# The tuned lens 🔎
A tuned lens allows us to peak at the iterative computations that a transformer is using the compute the next token.

A lens into a transformer with n layers allows you to replace the last $m$ layers of the model with an [affine transformation](https://pytorch.org/docs/stable/generated/torch.nn.Linear.html) (we call these affine adapters).

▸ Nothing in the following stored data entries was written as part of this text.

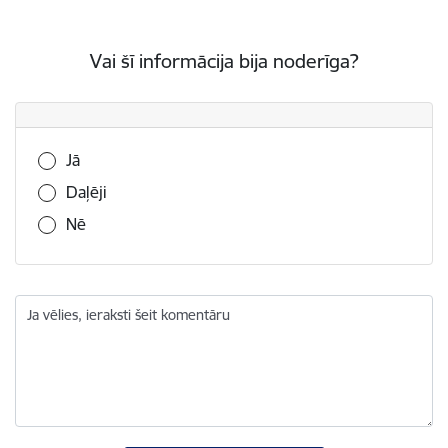
Vai šī informācija bija noderīga?
Vai šī informācija bija noderīga?
Jā
Daļēji
Nē
Ja vēlies, ieraksti šeit komentāru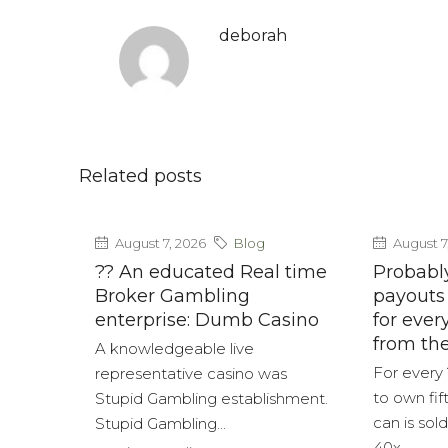
deborah
Related posts
August 7, 2026
Blog
August 7
?? An educated Real time
Probabl
Broker Gambling
payouts
enterprise: Dumb Casino
for ever
from th
A knowledgeable live
For every 
representative casino was
to own fi
Stupid Gambling establishment.
can is sol
Stupid Gambling...
40x...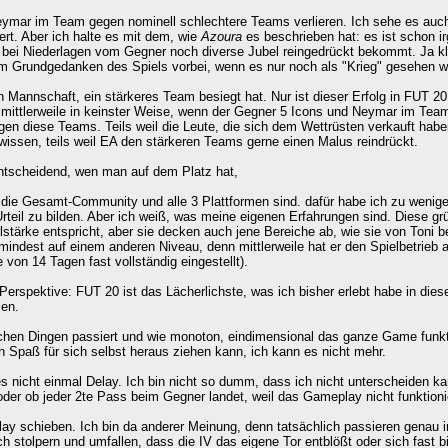
eymar im Team gegen nominell schlechtere Teams verlieren. Ich sehe es auch
t. Aber ich halte es mit dem, wie
Azoura
es beschrieben hat: es ist schon i
bei Niederlagen vom Gegner noch diverse Jubel reingedrückt bekommt. Ja kl
 am Grundgedanken des Spiels vorbei, wenn es nur noch als "Krieg" gesehen wi
n Mannschaft, ein stärkeres Team besiegt hat. Nur ist dieser Erfolg in FUT 2
 mittlerweile in keinster Weise, wenn der Gegner 5 Icons und Neymar im Team
n diese Teams. Teils weil die Leute, die sich dem Wettrüsten verkauft habe
 wissen, teils weil EA den stärkeren Teams gerne einen Malus reindrückt.
entscheidend, wen man auf dem Platz hat,
auf die Gesamt-Community und alle 3 Plattformen sind. dafür habe ich zu weni
teil zu bilden. Aber ich weiß, was meine eigenen Erfahrungen sind. Diese gr
lstärke entspricht, aber sie decken auch jene Bereiche ab, wie sie von Toni b
mindest auf einem anderen Niveau, denn mittlerweile hat er den Spielbetrieb a
on 14 Tagen fast vollständig eingestellt).
 Perspektive: FUT 20 ist das Lächerlichste, was ich bisher erlebt habe in di
len.
hen Dingen passiert und wie monoton, eindimensional das ganze Game funkti
h Spaß für sich selbst heraus ziehen kann, ich kann es nicht mehr.
s nicht einmal Delay. Ich bin nicht so dumm, dass ich nicht unterscheiden ka
oder ob jeder 2te Pass beim Gegner landet, weil das Gameplay nicht funktioni
lay schieben. Ich bin da anderer Meinung, denn tatsächlich passieren genau i
h stolpern und umfallen, dass die IV das eigene Tor entblößt oder sich fast b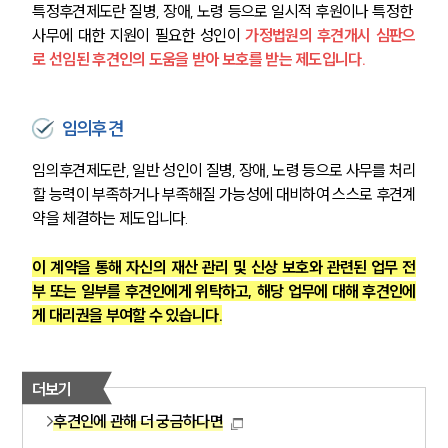
특정후견제도란 질병, 장애, 노령 등으로 일시적 후원이나 특정한 
사무에 대한 지원이 필요한 성인이 
가정법원의 후견개시 심판으
로 선임된 후견인의 도움을 받아 보호를 받는 제도입니다.
임의후견
임의후견제도란, 일반 성인이 질병, 장애, 노령 등으로 사무를 처리
할 능력이 부족하거나 부족해질 가능성에 대비하여 스스로 후견계
약을 체결하는 제도입니다.
이 계약을 통해 자신의 재산 관리 및 신상 보호와 관련된 업무 전
부 또는 일부를 후견인에게 위탁하고, 해당 업무에 대해 후견인에
게 대리권을 부여할 수 있습니다.
더보기
후견인에 관해 더 궁금하다면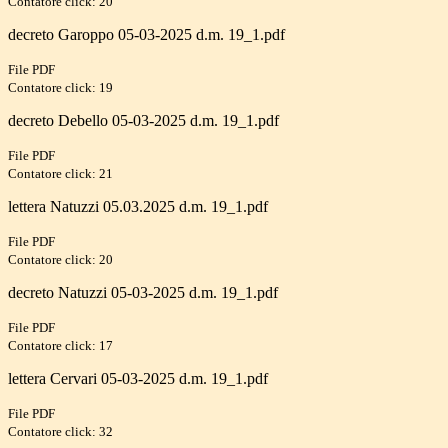
Contatore click: 20
decreto Garoppo 05-03-2025 d.m. 19_1.pdf
File PDF
Contatore click: 19
decreto Debello 05-03-2025 d.m. 19_1.pdf
File PDF
Contatore click: 21
lettera Natuzzi 05.03.2025 d.m. 19_1.pdf
File PDF
Contatore click: 20
decreto Natuzzi 05-03-2025 d.m. 19_1.pdf
File PDF
Contatore click: 17
lettera Cervari 05-03-2025 d.m. 19_1.pdf
File PDF
Contatore click: 32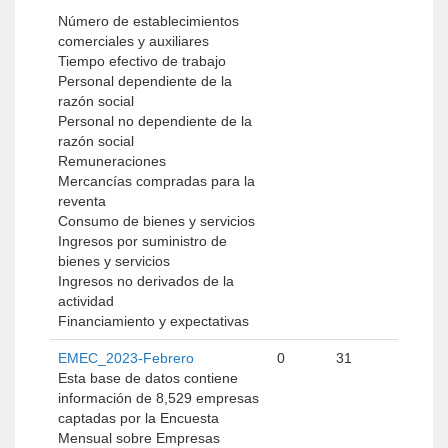
Número de establecimientos
comerciales y auxiliares
Tiempo efectivo de trabajo
Personal dependiente de la
razón social
Personal no dependiente de la
razón social
Remuneraciones
Mercancías compradas para la
reventa
Consumo de bienes y servicios
Ingresos por suministro de
bienes y servicios
Ingresos no derivados de la
actividad
Financiamiento y expectativas
EMEC_2023-Febrero
0
31
Esta base de datos contiene
información de 8,529 empresas
captadas por la Encuesta
Mensual sobre Empresas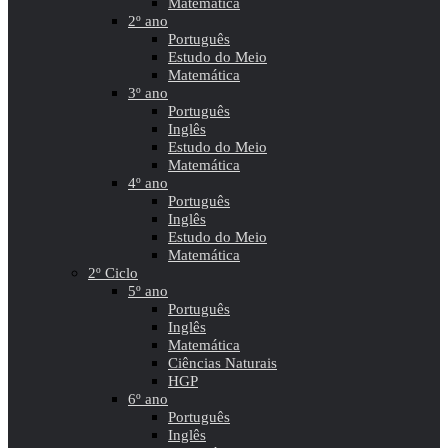
Matemática
2º ano
Português
Estudo do Meio
Matemática
3º ano
Português
Inglês
Estudo do Meio
Matemática
4º ano
Português
Inglês
Estudo do Meio
Matemática
2º Ciclo
5º ano
Português
Inglês
Matemática
Ciências Naturais
HGP
6º ano
Português
Inglês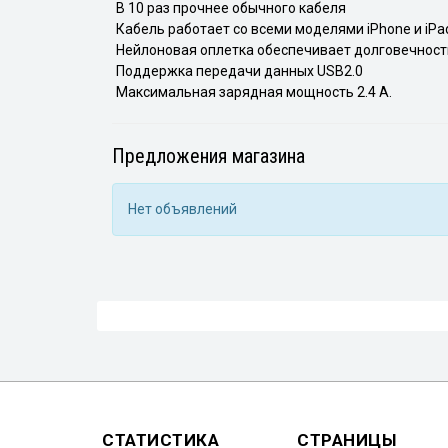
В 10 раз прочнее обычного кабеля
Кабель работает со всеми моделями iPhone и iPa
Нейлоновая оплетка обеспечивает долговечность
Поддержка передачи данных USB2.0
Максимальная зарядная мощность 2.4 А.
Предложения магазина
Нет объявлений
СТАТИСТИКА
СТРАНИЦЫ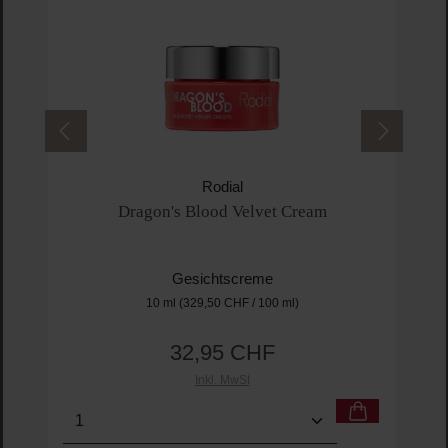
Rodial
Dragon's Blood Velvet Cream
Gesichtscreme
10 ml
(329,50 CHF / 100 ml)
32,95 CHF
Regulärer Preis:
Inkl. MwSt
Produkt Anzahl: Gib den gewünschten Wert ein o
Pro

This essentially skips over these last few layers and lets you see the best prediction that can be made from the model's representations, i.e. the residual stream, at layer $n - m$. Since the representations may be rotated, shifted, or stretched from layer to layer it's useful to train the len's affine adapters specifically on each layer. This training is what differentiates this method from simpler approaches that decode the residual stream of the network directly using the unembeding layer i.e. the logit lens. We explain this process in more detail in a forthcoming paper.

In [1]:
from tuned_lens.nn.lenses import TunedLens, LogitLens
from transformers import AutoModelForCausalLM, AutoTokenizer

model = AutoModelForCausalLM.from_pretrained('gpt2')
tokenizer = AutoTokenizer.from_pretrained('gpt2')
tuned_lens = TunedLens.load("gpt2")
logit_lens = LogitLens(model)

TunedLens.load: ignoring config key 'sublayers'
TunedLens.load: ignoring config key 'orthogonal'
TunedLens.load: ignoring config key 'rank'
TunedLens.load: ignoring config key 'include_final'
TunedLens.load: ignoring config key 'identity_init'


In [3]:
from tuned_lens.plotting import plot_lens
import ipywidgets as widgets
from plotly import graph_objects as go



def make_plot(lens, text, statistic, token_range):
    input_ids = tokenizer.encode(text, return_tensors="pt")

    if len(input_ids[0]) == 0:
        return widgets.Text("Please enter some text.")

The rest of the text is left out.